[ENBD] Strange behavior
Peter T. Breuer
ptb@it.uc3m.es
Tue, 10 Oct 2000 15:51:07 +0200 (MET DST)
"A month of sundays ago Adrian Turcu wrote:"
> > Turn the device off by sending it a "die" signal via a USR1 to the
> > daemons (that should be enough to frighten RAID, from what I have heard)
> > or echo -n 0 to /proc/nbdinfo. Either will cause all outstanding requests
> > to be errored out and the device to report itself as disabled during 5s.
>
>
> Thank you very much for remember me about user space. Yes, I am using heartbeat
> on my Linux and when the network is down (heartbeat says that)... I just put something
> like:
>
> killall -USR1 nbd-client ; killall -9 nbd-client ; rmmod nbd
The -9 is somewhat evil. That will kill the clients without giving them
a chance to unregister from the kernel first, which will leave the
module "busy" and un-rmmodable (until you echo -n 1 >/proc/nbdinfo).
You want killall -TERM at max. That will have the effect you want.
Why do you want to kill the clients, BTW? Do you not want the device to
come up again when the network is reestablished?
> in my heartbeat service script and the RAID-1 is released from its waiting
> (will declares the NBD partition down and continue to work with all remaining).
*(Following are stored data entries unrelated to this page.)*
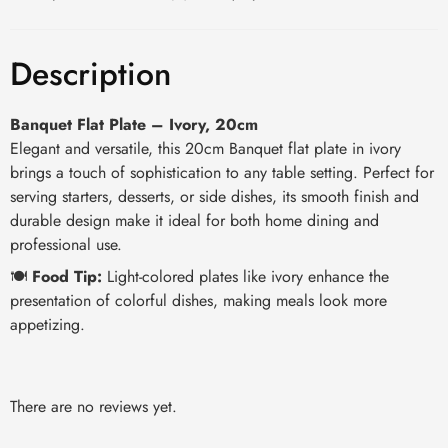
Description
Banquet Flat Plate – Ivory, 20cm
Elegant and versatile, this 20cm Banquet flat plate in ivory
brings a touch of sophistication to any table setting. Perfect for
serving starters, desserts, or side dishes, its smooth finish and
durable design make it ideal for both home dining and
professional use.
🍽️
Food Tip:
Light-colored plates like ivory enhance the
presentation of colorful dishes, making meals look more
appetizing.
There are no reviews yet.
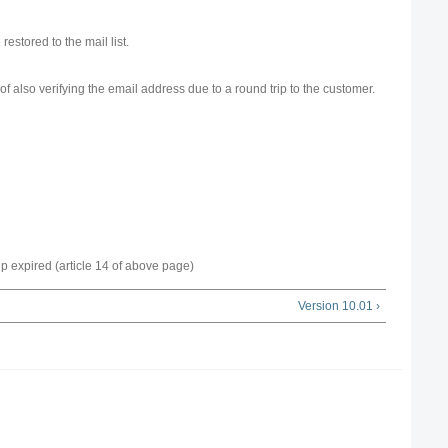
 restored to the mail list.
 of also verifying the email address due to a round trip to the customer.
p expired (article 14 of above page)
Version 10.01 ›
I'd rather you tried the modification to the driver I suggested (put a
nbd_soft/hard_reset call in when the aslot count goes through zero in
nbd_clr_sock - aslot is the number of known active slots, i.e. client
daemons). I'll add an option for this, but I'd like to know how it
behaves first!
I'd also like a vote on whether USR1 appears to do the right thing (or
even appears to do what I said it does). It's meant to be a fairly weak
signal. The trouble is that there are three levels of disactivation
that one might need, and only two USR signals available.
1) all daemons temporarily out of order, rollback requests,
disable driver, and wait for reenable
2) all daemons completely whacked, error out anything we
hold and turn off anything we can pretty permanently
3) emergency recover from state we shouldn't have been in so
that at least we can shut down cleanly - reset use count,
search out and kill malformed buffers, etc etc.
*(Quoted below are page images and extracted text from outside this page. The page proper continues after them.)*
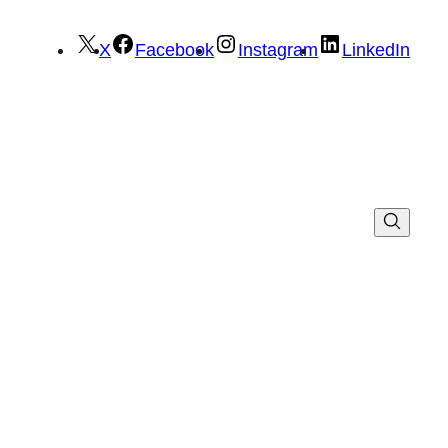
X
Facebook
Instagram
LinkedIn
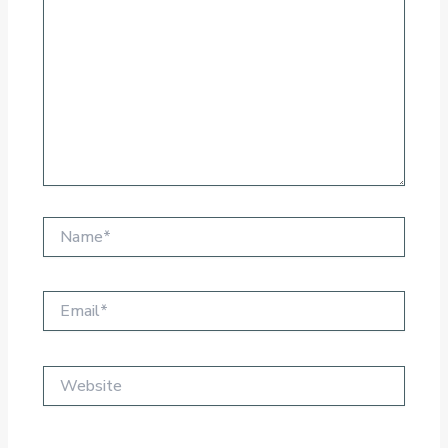
Name*
Email*
Website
USR1 currently clears the daemon slots of any requests, putting them
back on the device queue, then errors out all the requests on the device
queue, and goes on to search for requests on the incoming kernel queue
that it can legitimately error out. It holds the device state as
DISABLED throughout this (so that the daemons will get pretty unhappy
too since they'll come up empty handed when they dive down for requests
to treat) in order that the kernel can't sneak any more requests in
and keeps it that way for 5s, after which it sets thinsg back to
normal.
So USR1 is a cross between 1) and 2). It's also "per NBD device". I.e.
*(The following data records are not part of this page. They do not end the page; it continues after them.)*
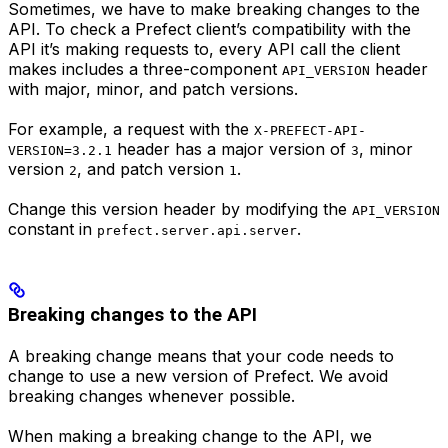
Sometimes, we have to make breaking changes to the
API. To check a Prefect client’s compatibility with the
API it’s making requests to, every API call the client
makes includes a three-component
header
API_VERSION
with major, minor, and patch versions.
For example, a request with the
X-PREFECT-API-
header has a major version of
, minor
VERSION=3.2.1
3
version
, and patch version
.
2
1
Change this version header by modifying the
API_VERSION
constant in
.
prefect.server.api.server
Breaking changes to the API
A breaking change means that your code needs to
change to use a new version of Prefect. We avoid
breaking changes whenever possible.
When making a breaking change to the API, we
it only effcts nda and not ndb, or only ndb and not nda, etc.
USR2 affects the whole driver. It does a USR1 on any device it is
handling, scavenges around a bit more on the kernel queue, then resets
the use counts and turns off the driver by force of arms, permamently.
If by any chance the driver was in use, you may get an oops when
you disengage whatever was holding one of its devices open, as its
kernel resources have now disappeared!
And hence USR2 is a 3). Or as close as makes no difference.
Peter